Thanks to 'Tom in Maine" I picked up 8 Schuco 245 watts PV panels awhile back and have been collecting parts for the install since then. The solar rules in NH changed so I need to get a master electrician to sign off plus NH switched to NEC 2011. Due to my ragtag collection of solar, the electrical aspect of the installation also added some complications and having to find an inverter compliant with the new DC arc Fault protection requirement in 2011 delayed things a bit. I am on vacation this week and hope to have the panels mounted, installed and wired up by July 8th. They are going up on a 2nd story roof and this is potentially a solo install so rigging is definitely a big part of the project.

The intent of the additional solar is to net meter enough juice to  feed my next project which is a split heat pump to cover some summer cooling but mostly shoulder seasons. NH is starting a SREC market so having additional solar will get me a few SREC bucks.


----------



## Where2 (Jul 1, 2013)

Good luck with the solo second floor install. I hope you have a climbing harness. I had a buddy help me get 19 panels (Evergreen 220W) up on my second floor roof over the weekend. (Enphase system, 20 panels, 4400W total). When I tested them yesterday, all were functioning... Now to jump through the last few hoops and pass my final inspections for structural and electrical.

I really want to do the HWHP next, but I noticed the latest Nyle instructions tell you not to mount the HP unit above the top of the tank? If I use a HP, it really needs to go on a shelf about 4' above the WH, and duct the chilled exhaust into the next room.


----------



## DevilsBrew (Jul 1, 2013)

Good luck!


----------



## peakbagger (Jul 4, 2013)

Update 7/4. I have roof mounts and rails in place plus a dent in the major alterations I need to do on my Electrical panel but the high temps are limiting my roof time. Even if I can tolerate the roof temps, the shingles are too soft to walk on. Looks like I need to rig the panels up in place near sunrise and get off the roof by about 9 AM.


----------



## Where2 (Jul 6, 2013)

peakbagger said:


> Update 7/4. I have roof mounts and rails in place plus a dent in the major alterations I need to do on my Electrical panel but the high temps are limiting my roof time. Even if I can tolerate the roof temps, the shingles are too soft to walk on. Looks like I need to rig the panels up in place near sunrise and get off the roof by about 9 AM.


 
Don't blame you there. At one point, after I got the rack rails mounted, I was using a 6'x8' bimini top from one of my boats up on the roof to keep the sun off me. My black anodized rails get incredibly hot in the sun at 26.4°N latitude. Sounds like you're making progress, that's good news. 5PM until dark was my favorite time to work. Plenty of breeze, good lighting, and the roof and rails were not unreasonably hot to touch.


----------



## maple1 (Jul 6, 2013)

Where2 said:


> I really want to do the HWHP next, but I noticed the latest Nyle instructions tell you not to mount the HP unit above the top of the tank? If I use a HP, it really needs to go on a shelf about 4' above the WH, and duct the chilled exhaust into the next room.


 
Really?

That's not good - I have the same plans as you. I wonder why they don't want it mounted high? I was going to hang one from my joists, right beside an electrical outlet, close to my water heater, and right between where I want to draw air from one room & direct it into another.

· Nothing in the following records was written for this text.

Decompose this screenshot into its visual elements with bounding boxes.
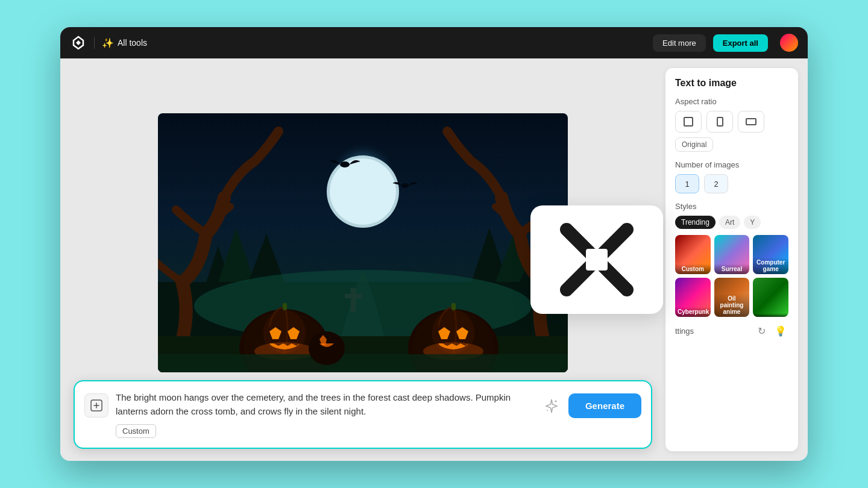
settings-icons: ↻ 💡 [753, 323, 788, 339]
aspect-portrait-button[interactable] [706, 111, 733, 133]
num-images-label: Number of images [675, 160, 788, 169]
edit-more-button[interactable]: Edit more [653, 34, 706, 52]
style-card-oil-painting[interactable]: Oil painting anime [714, 278, 750, 317]
topbar-divider [94, 37, 95, 49]
main-image [158, 113, 568, 372]
prompt-text-area: The bright moon hangs over the cemetery,… [116, 391, 532, 438]
svg-rect-35 [586, 249, 608, 271]
num-images-row: 1 2 [675, 174, 788, 193]
svg-point-34 [547, 410, 548, 411]
styles-grid: Custom Surreal Computer game Cyberpunk [675, 235, 788, 317]
prompt-actions: Generate [539, 393, 641, 418]
style-label-oil-painting: Oil painting anime [714, 293, 750, 317]
add-image-button[interactable] [84, 393, 108, 418]
sparkle-button[interactable] [539, 394, 564, 418]
style-card-computer-game[interactable]: Computer game [753, 235, 788, 274]
aspect-landscape-button[interactable] [738, 111, 764, 133]
svg-point-15 [340, 161, 350, 167]
style-label-cyberpunk: Cyberpunk [675, 307, 711, 317]
style-card-cyberpunk[interactable]: Cyberpunk [675, 278, 711, 317]
landscape-icon [746, 118, 756, 125]
svg-rect-24 [283, 303, 287, 310]
aspect-ratio-label: Aspect ratio [675, 97, 788, 106]
capcut-logo[interactable] [70, 34, 87, 51]
prompt-tag[interactable]: Custom [116, 424, 156, 438]
app-window: ✨ All tools Edit more Export all [60, 27, 808, 461]
svg-point-4 [330, 158, 396, 225]
style-tab-trending[interactable]: Trending [675, 216, 715, 229]
settings-section: ttings ↻ 💡 [675, 323, 788, 339]
svg-rect-30 [158, 354, 568, 372]
prompt-box: The bright moon hangs over the cemetery,… [74, 380, 652, 449]
main-content: The bright moon hangs over the cemetery,… [60, 58, 808, 461]
style-label-surreal: Surreal [714, 264, 750, 274]
portrait-icon [717, 117, 723, 127]
style-card-custom[interactable]: Custom [675, 235, 711, 274]
capcut-logo-overlay [530, 205, 663, 314]
num-2-button[interactable]: 2 [704, 174, 728, 193]
svg-point-33 [555, 400, 556, 402]
aspect-ratio-row [675, 111, 788, 133]
all-tools-button[interactable]: ✨ All tools [102, 37, 147, 49]
export-all-button[interactable]: Export all [713, 34, 768, 52]
topbar: ✨ All tools Edit more Export all [60, 27, 808, 58]
style-tab-more[interactable]: Y [744, 216, 761, 229]
styles-label: Styles [675, 202, 788, 211]
style-card-extra[interactable] [753, 278, 788, 317]
settings-label: ttings [675, 327, 694, 336]
svg-point-16 [401, 183, 409, 188]
style-label-custom: Custom [675, 264, 711, 274]
magic-wand-icon: ✨ [102, 37, 114, 49]
prompt-text: The bright moon hangs over the cemetery,… [116, 391, 532, 418]
original-button[interactable]: Original [675, 137, 713, 152]
svg-rect-14 [345, 294, 362, 298]
style-tab-art[interactable]: Art [719, 216, 740, 229]
user-avatar[interactable] [780, 34, 798, 52]
all-tools-label: All tools [118, 38, 147, 48]
style-card-surreal[interactable]: Surreal [714, 235, 750, 274]
aspect-square-button[interactable] [675, 111, 702, 133]
generate-button[interactable]: Generate [568, 393, 641, 418]
refresh-icon[interactable]: ↻ [753, 323, 769, 339]
style-label-computer-game: Computer game [753, 257, 788, 274]
num-1-button[interactable]: 1 [675, 174, 699, 193]
panel-title: Text to image [675, 78, 788, 89]
lightbulb-icon[interactable]: 💡 [773, 323, 788, 339]
svg-point-31 [309, 331, 345, 365]
svg-rect-28 [451, 303, 456, 310]
right-panel: Text to image Aspect ratio Original Numb… [665, 68, 798, 451]
styles-tabs: Trending Art Y [675, 216, 788, 229]
style-label-extra [753, 313, 788, 317]
square-icon [684, 117, 693, 127]
svg-rect-13 [351, 288, 356, 312]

I've been trying to d/l their install instructions from their web site for some time now, but I get an Adobe error every time I try, then the window closes. Same thing happens for the Geyser R & Geyser RO. Can you PM me if you've got a PDF of that?


----------



## begreen (Jul 7, 2013)

Maybe try updating Adobe Reader for your browser to the latest version.


----------



## peakbagger (Jul 8, 2013)

Update 7/8 , I got in a half day on the roof last weekend and got all the panels up and into place by myself. Sun came out from behind the clouds at the end but made it off the roof without being too badly toasted. My inverter should be here tomorrow and then its a lot of wiring in a nice cool basement plus one more trip up on the roof to mount a roof box and pull the main run of wire to the basement.

First commercial racking system I have used, I was impressed, all the hardware was bagged and the supplied fasteners were the right quantity. The brand I used was Iron Ridge with Solarmount roof mounts.Biggest issue is that the panels do have some dimensional variation that add up when installing multiples. Plenty of options for adjusting in three dimensions. WEEB grounding clips were also a nice option compared with lay in lugs.


----------



## Where2 (Jul 8, 2013)

Glad you liked the WEEB's. My buddy and I that installed thought they were a little bit of a hassle on my system (Unirac SolarMount). That also may have partly been due to the black panel frames, and black anodized rails being nearly too hot to touch on my system in the mid-day sun. I certainly agree that the finished product looks much cleaner than lay in lugs would have...

More photos when you have time, please.


----------



## peakbagger (Jul 31, 2013)

Update 7/30, the system was inspected by a master electrician and "tested", now I just need the final utility approval.

I had to do extensive rewiring of two older grid tied systems in order to meet requirements for back feeding the main panel which were more complex than the actual PV wiring. The master only picked up two items that I need to clean up, both of them not related to the current install (one was a past "sin" by another master, and one was mine from a 15 year old install).

I will get some pictures up in few days. The panels don't look like anything special but the electrical panel area sure doesn't look like a residential install anymore.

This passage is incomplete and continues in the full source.